PACIFIC PALISADES, Calif. – Texas A&M was the first team to take advantage of the NCAA Championship’s match-play format, winning the 2009 title. The Aggies have been on the wrong side of the cut in the past two national championships, missing match play by the smallest of margins. It will be close again this year after a Thursday morning charge.
The Aggies matched the week’s low round with a 1-over 285 Thursday morning at Riviera Country Club. They finished at 27-over 879, the best score among the 15 teams that competed in the morning wave (the top 15 teams after Wednesday’s second round teed off Thursday afternoon). Texas A&M’s round gave it an outside chance of making match play.
“I’m so proud of them,” said Texas A&M head coach J.T. Higgins. “That’s what we challenged them to do, to fight for every shot and play with a lot of pride.”
The top eight teams after Thursday advance to match play, which begins Friday. The cut line to make the match-play bracket was 16 over at the beginning of the day. The Aggies’ chances of making the eight-team bracket were hurt by a poor finish to the second round; the team’s four scorers played the final six holes Wednesday in 10 over.
The Aggies were in 16th place when they competed Thursday’s round but will move up the leaderboard this afternoon as teams face Riviera’s myriad challenges. There hasn’t been a sub-par team round this week.
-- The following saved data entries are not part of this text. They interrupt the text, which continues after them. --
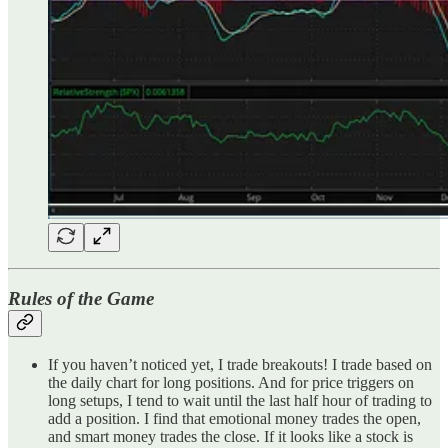
Rules of the Game
If you haven’t noticed yet, I trade breakouts! I trade based on
the daily chart for long positions. And for price triggers on
long setups, I tend to wait until the last half hour of trading to
add a position. I find that emotional money trades the open,
and smart money trades the close. If it looks like a stock is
No one on Texas A&M shot worse than 73 Thursday. Geoff Shaw shot 70, Tyler Dunlap shot 71, Jordan Russell and Johannes Veerman shot 72 and Greg Yates shot 73. The Aggies’ final two players on the course - Shaw and Dunlap – made par putts of 10 and 15 feet, respectively.
“Those might be the difference makers,” Shaw said.
Higgins estimated the cut would fall at 22 over at day’s end. “We’re going to be close,” Shaw said. “If the conditions get tough, if some teams get a little choked up, it might be 27 (over par).”
The afternoon has been the tougher half of the draw all week because of wind, firm Poa annua greens that get bumpy in the afternoon and tough hole locations. The only thing working against Texas A&M is the number of teams that stand between the Aggies and the top eight. It’s a tightly-packed leaderboard at Riviera. Only eight strokes separated fourth place from 18th place at the beginning of the day.
Texas A&M missed match play by three strokes in 2010 and one stroke last year.